• [Task to complete] Copy every line of the data that includes the string "Piloted".
# # # #
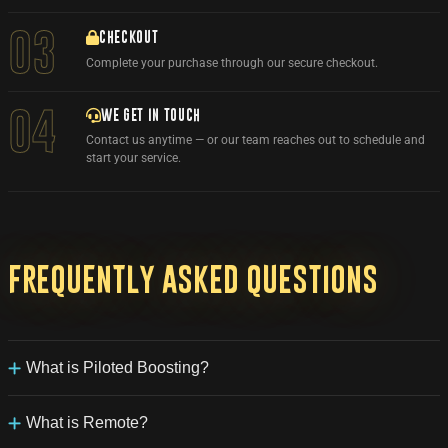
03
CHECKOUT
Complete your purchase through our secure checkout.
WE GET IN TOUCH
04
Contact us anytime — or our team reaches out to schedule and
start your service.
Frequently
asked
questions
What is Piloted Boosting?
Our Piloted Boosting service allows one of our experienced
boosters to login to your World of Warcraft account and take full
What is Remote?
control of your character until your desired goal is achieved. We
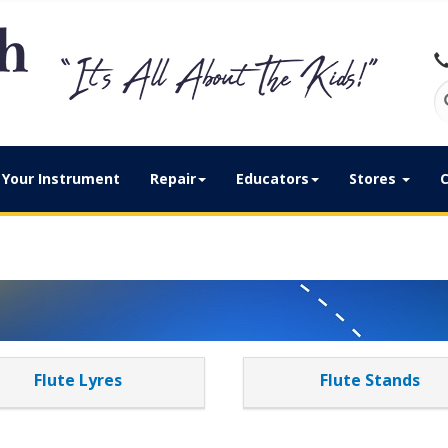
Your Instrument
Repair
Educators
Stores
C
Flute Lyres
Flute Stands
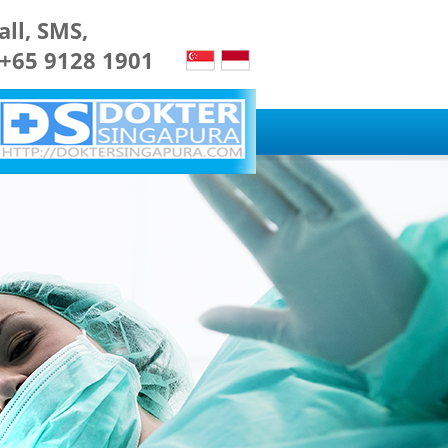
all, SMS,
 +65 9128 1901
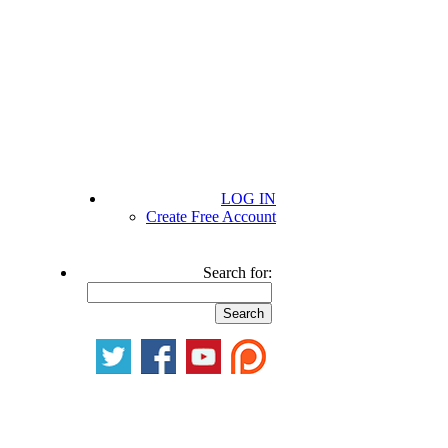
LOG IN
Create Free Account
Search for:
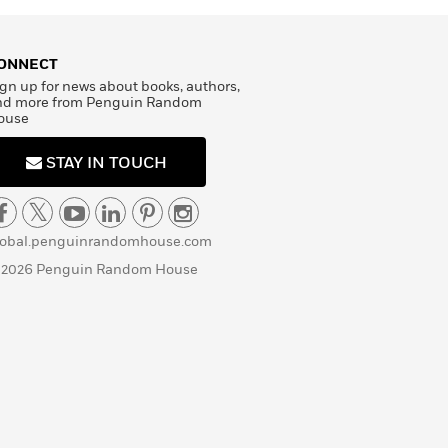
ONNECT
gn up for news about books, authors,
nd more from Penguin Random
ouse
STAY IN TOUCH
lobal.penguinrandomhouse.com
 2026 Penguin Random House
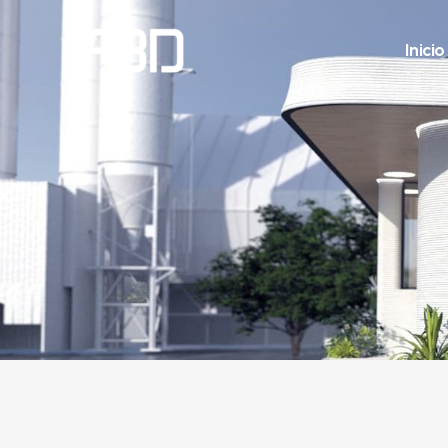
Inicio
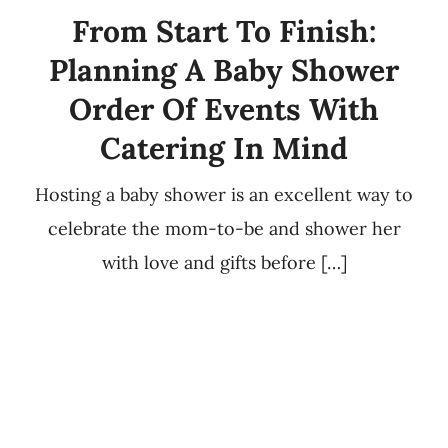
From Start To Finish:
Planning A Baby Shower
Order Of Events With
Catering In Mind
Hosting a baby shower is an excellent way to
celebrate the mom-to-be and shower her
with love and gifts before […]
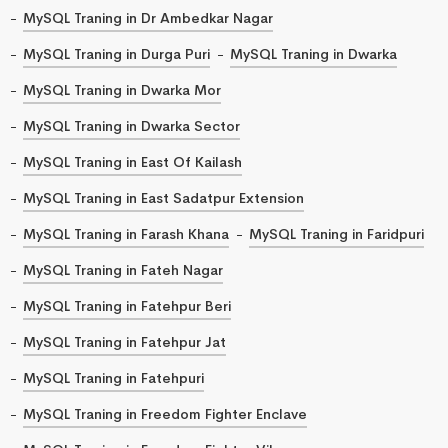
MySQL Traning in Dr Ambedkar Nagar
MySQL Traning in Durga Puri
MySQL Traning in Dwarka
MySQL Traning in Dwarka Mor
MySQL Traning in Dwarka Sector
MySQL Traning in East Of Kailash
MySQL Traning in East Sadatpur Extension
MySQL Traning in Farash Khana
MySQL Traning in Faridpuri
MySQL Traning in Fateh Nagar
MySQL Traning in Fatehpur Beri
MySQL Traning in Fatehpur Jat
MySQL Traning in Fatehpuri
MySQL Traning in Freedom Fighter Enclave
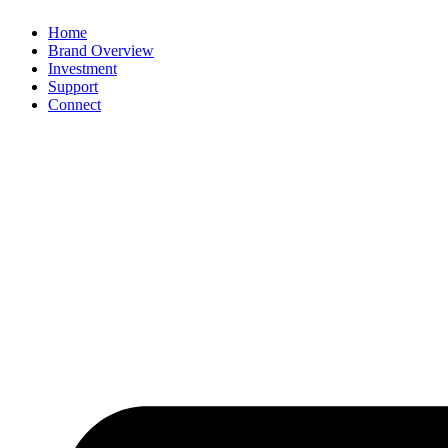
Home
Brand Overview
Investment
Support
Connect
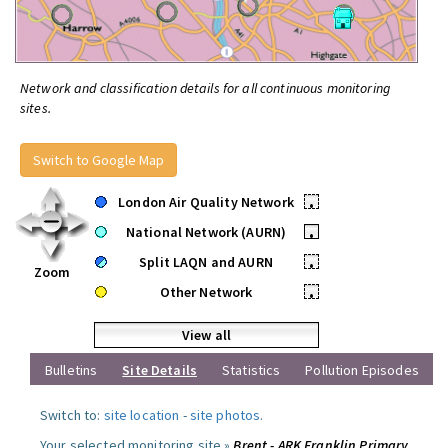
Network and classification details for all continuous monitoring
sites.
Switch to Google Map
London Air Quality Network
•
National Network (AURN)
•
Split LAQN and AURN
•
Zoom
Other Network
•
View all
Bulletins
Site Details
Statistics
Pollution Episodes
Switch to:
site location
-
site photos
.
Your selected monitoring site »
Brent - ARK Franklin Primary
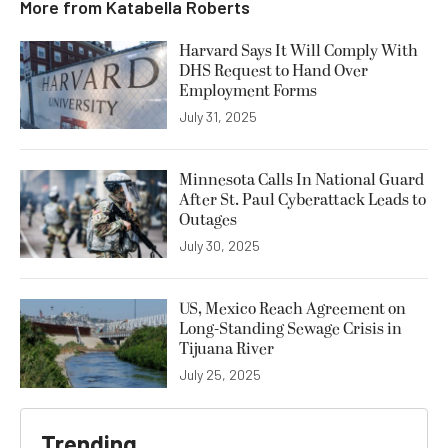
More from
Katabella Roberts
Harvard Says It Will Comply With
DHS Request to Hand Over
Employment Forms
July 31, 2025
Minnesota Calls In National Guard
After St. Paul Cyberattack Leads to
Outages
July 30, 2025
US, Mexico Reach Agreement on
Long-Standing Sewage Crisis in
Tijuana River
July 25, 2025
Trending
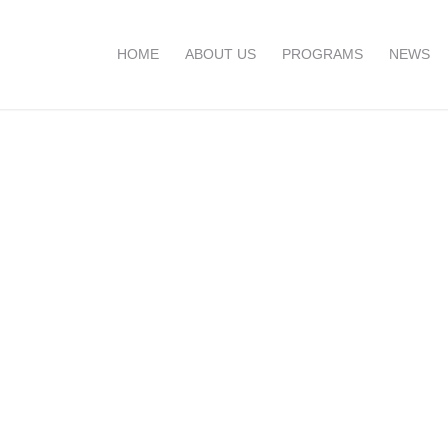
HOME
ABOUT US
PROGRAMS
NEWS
# # # #
• [Output for this exercise]
What is Piloted Boosting?
Our Piloted Boosting service allows one of our experienced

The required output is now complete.